> _Task item_: Exactly the lines from the opening of the records through the line containing "identifica vacíos legales" should be copied, with both included.

> _Dataset entries_:
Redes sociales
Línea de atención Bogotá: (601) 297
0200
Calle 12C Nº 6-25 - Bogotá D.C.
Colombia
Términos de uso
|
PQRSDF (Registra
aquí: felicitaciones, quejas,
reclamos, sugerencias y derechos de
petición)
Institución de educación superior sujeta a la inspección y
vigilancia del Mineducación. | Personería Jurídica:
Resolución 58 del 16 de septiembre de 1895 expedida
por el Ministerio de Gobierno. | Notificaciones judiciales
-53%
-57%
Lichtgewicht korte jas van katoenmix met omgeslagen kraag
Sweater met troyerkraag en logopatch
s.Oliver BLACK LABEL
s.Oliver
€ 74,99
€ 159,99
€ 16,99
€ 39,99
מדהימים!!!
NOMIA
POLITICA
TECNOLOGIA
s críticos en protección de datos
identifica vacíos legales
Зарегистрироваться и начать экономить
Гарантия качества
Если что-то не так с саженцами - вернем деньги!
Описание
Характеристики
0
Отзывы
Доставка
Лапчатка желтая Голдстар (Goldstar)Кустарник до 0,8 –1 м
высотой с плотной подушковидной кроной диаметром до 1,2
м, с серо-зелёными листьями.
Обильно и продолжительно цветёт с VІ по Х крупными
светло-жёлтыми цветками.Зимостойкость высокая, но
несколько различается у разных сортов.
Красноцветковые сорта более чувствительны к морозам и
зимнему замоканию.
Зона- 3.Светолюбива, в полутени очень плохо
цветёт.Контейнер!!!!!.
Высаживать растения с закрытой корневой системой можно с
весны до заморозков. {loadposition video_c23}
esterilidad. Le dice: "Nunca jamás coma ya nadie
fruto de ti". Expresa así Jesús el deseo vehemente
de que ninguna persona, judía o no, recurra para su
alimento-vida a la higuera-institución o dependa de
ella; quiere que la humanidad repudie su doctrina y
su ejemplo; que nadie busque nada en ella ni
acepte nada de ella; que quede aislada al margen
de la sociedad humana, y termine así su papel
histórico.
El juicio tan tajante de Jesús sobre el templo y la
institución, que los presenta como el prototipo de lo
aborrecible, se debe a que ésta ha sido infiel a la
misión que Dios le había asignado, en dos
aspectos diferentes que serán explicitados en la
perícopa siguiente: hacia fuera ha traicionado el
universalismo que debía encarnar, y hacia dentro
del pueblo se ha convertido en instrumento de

> _Result of this task_:
Redes sociales
Línea de atención Bogotá: (601) 297
0200
Calle 12C Nº 6-25 - Bogotá D.C.
Colombia
Términos de uso
|
PQRSDF (Registra
aquí: felicitaciones, quejas,
reclamos, sugerencias y derechos de
petición)
Institución de educación superior sujeta a la inspección y
vigilancia del Mineducación. | Personería Jurídica:
Resolución 58 del 16 de septiembre de 1895 expedida
por el Ministerio de Gobierno. | Notificaciones judiciales
-53%
-57%
Lichtgewicht korte jas van katoenmix met omgeslagen kraag
Sweater met troyerkraag en logopatch
s.Oliver BLACK LABEL
s.Oliver
€ 74,99
€ 159,99
€ 16,99
€ 39,99
מדהימים!!!
NOMIA
POLITICA
TECNOLOGIA
s críticos en protección de datos
identifica vacíos legales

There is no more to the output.